There’s a lot to be said about the 2016 election and it will take a long time for everyone to say it. So let us get our U.S. 2 cents in now.
In our yearly predictions, Spot-On said this would be the year that “Pollsters really get kicked around.” We also suggested there would be data breaches as well as an increasing reliance on ineffective ad network buys.
Okay, so we’re showing off. Most of what we predicted has happened. The NYTimes even said so (see if you can spot the familiar faces in the mood-setting art shot….).
Predictions are nice; facts are better. So just before the election, Spot-On ran a formal survey to see what trends are out there – for us and for our customers. The survey ran in September and October and the results are pretty interesting.

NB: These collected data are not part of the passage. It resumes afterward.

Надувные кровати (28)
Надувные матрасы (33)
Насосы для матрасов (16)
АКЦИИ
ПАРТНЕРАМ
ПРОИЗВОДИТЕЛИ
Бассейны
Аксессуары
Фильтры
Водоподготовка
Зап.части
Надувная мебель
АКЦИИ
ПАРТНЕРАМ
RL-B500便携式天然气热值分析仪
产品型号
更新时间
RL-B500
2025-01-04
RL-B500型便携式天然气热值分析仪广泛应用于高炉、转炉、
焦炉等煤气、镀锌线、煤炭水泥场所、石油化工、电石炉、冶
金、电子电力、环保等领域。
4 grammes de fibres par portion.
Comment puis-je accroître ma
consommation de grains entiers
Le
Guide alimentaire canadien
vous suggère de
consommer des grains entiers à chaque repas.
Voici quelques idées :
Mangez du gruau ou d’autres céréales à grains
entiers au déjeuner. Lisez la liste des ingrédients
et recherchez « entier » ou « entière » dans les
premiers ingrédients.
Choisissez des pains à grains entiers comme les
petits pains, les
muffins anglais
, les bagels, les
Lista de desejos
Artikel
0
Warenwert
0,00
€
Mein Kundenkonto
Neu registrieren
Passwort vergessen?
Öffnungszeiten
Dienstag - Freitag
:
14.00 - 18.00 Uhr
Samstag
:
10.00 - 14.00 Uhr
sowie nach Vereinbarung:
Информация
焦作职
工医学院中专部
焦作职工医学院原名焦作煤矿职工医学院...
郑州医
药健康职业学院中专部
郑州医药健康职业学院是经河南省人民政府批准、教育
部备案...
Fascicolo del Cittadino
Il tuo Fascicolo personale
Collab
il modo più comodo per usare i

One surprise: Digital familiarity, comfort and expertise isn’t party affiliated. It breaks down by age. Older consultants don’t “get it” so they either don’t buy or leave decisions about online to their TV buyers. Younger ones “get it” but are willing to hand off strategy to middle-men. Either way, Spot-On sees room for improvement.

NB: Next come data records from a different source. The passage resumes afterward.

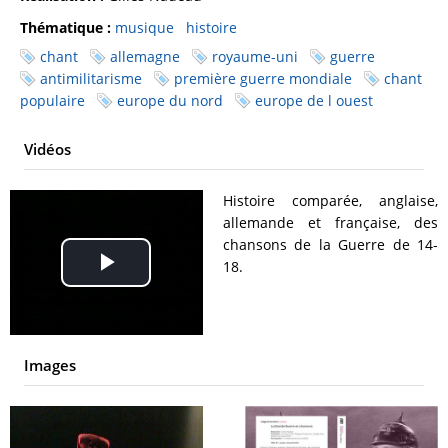
Thématique :
musique
histoire
chant
allemagne
royaume-uni
guerre
antimilitarisme
première guerre mondiale
chant
populaire
europe du nord
europe de l ouest
Vidéos
Histoire comparée, anglaise,
allemande et française, des
chansons de la Guerre de 14-
18.
Play
Video
Images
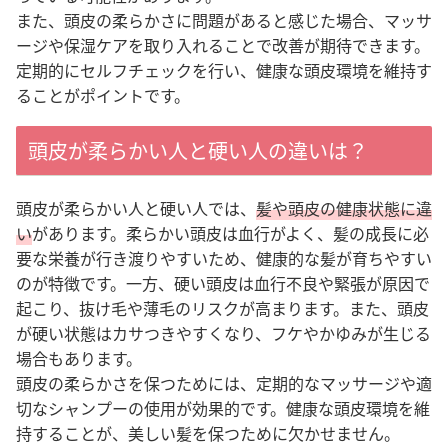
また、頭皮の柔らかさに問題があると感じた場合、マッサ
ージや保湿ケアを取り入れることで改善が期待できます。
定期的にセルフチェックを行い、健康な頭皮環境を維持す
ることがポイントです。
頭皮が柔らかい人と硬い人の違いは？
頭皮が柔らかい人と硬い人では、
髪や頭皮の健康状態に違
い
があります。柔らかい頭皮は血行がよく、髪の成長に必
要な栄養が行き渡りやすいため、健康的な髪が育ちやすい
のが特徴です。一方、硬い頭皮は血行不良や緊張が原因で
起こり、抜け毛や薄毛のリスクが高まります。また、頭皮
が硬い状態はカサつきやすくなり、フケやかゆみが生じる
場合もあります。
頭皮の柔らかさを保つためには、定期的なマッサージや適
切なシャンプーの使用が効果的です。健康な頭皮環境を維
持することが、美しい髪を保つために欠かせません。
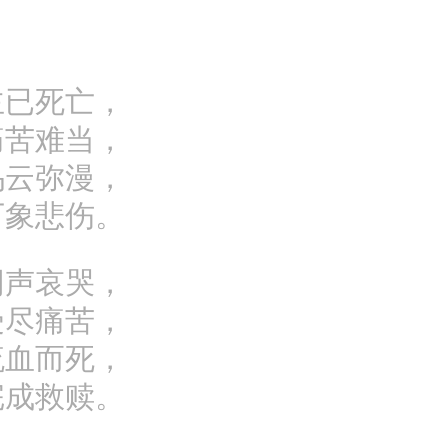
主已死亡，
痛苦难当，
乌云弥漫，
万象悲伤。
同声哀哭，
受尽痛苦，
流血而死，
完成救赎。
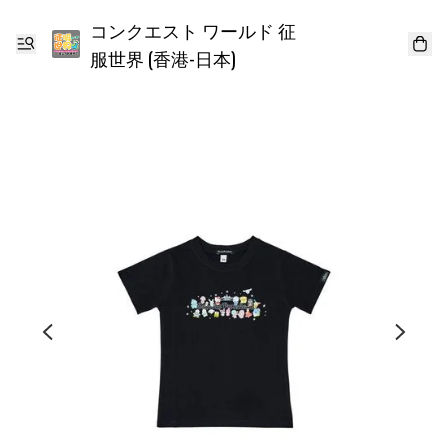
コンクエスト ワールド 征
服世界 (香港-日本)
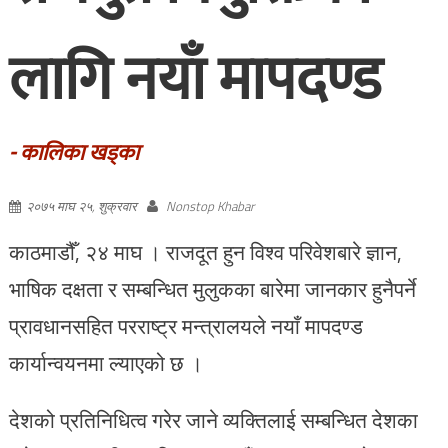
लागि नयाँ मापदण्ड
- कालिका खड्का
२०७५ माघ २५, शुक्रवार
Nonstop Khabar
काठमाडौँ, २४ माघ । राजदूत हुन विश्व परिवेशबारे ज्ञान,
भाषिक दक्षता र सम्बन्धित मुलुकका बारेमा जानकार हुनैपर्ने
प्रावधानसहित परराष्ट्र मन्त्रालयले नयाँ मापदण्ड
कार्यान्वयनमा ल्याएको छ ।
देशको प्रतिनिधित्व गरेर जाने व्यक्तिलाई सम्बन्धित देशका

Another key finding: Spending for digital really was up this year. More than 60% of the folks who took the survey said they’ve either kept budgets the same or increased them – some as much as 25%.

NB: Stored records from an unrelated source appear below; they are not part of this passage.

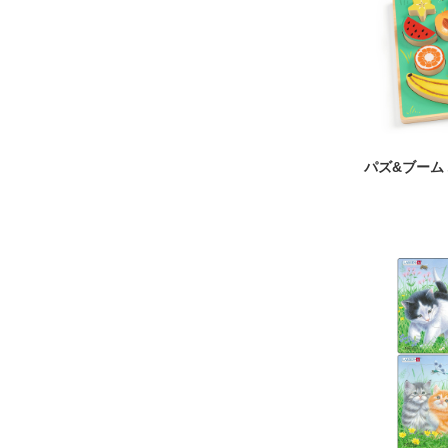
パズ&ブーム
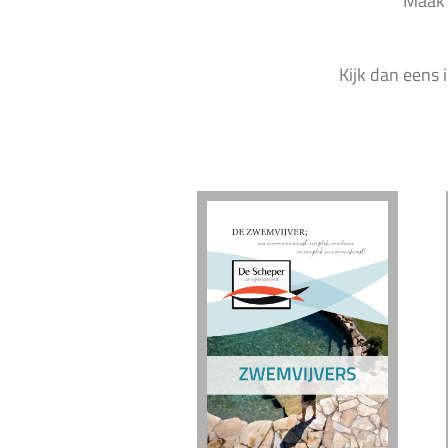
Maak 
Kijk dan eens 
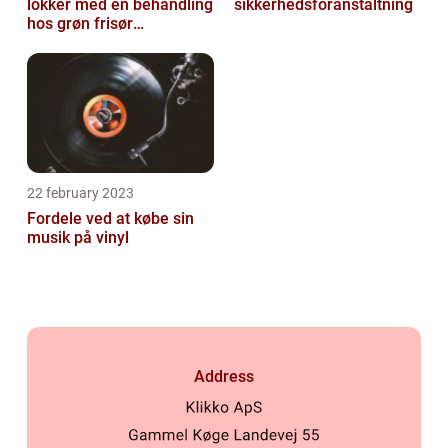
lokker med en behandling
sikkerhedsforanstaltning
hos grøn frisør
København
22 february 2023
Fordele ved at købe sin
musik på vinyl
Address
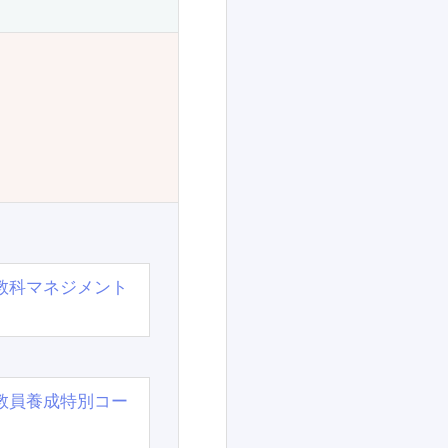
教科マネジメント
教員養成特別コー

We promised a case of wine to folks to randomly selected survey participants. Winners are Andrew Meyers over at Amplified Strategies in Seattle. And Gordon Luckman, a consultant in Brooklyn. How’d we make the selections: Jersey numbers of baseball team pitchers, in this case Cal Ripkin (How ’bout them O’s, hon?) and Madison Bumgarner (Go Giants!).
Our final conclusions on all this will be released early next year as a “Best Practices” white paper. Want a copy? Send us an email and we’ll save you one.
In the meantime – look, you can take the girl out of the newsroom but you can’t take the newsroom out of the girl – Spot-On Founder Chris Nolan has been talking and writing.
Last week, she had a piece in AdWeek talking about the need for clearer standards for digital advertising. If your campaign’s run into this sort of static – arbitrary creative requests, bans on certain kinds of speech – give us a call to discuss what happened. We’re gearing up for some frank talks with publishers earlier next year.
The AdWeek piece was preceded by some comments Nolan made to Campaigns & Elections magazine about ad fraud and how easy it is for unscrupulous vendors to take advantage of political buyers.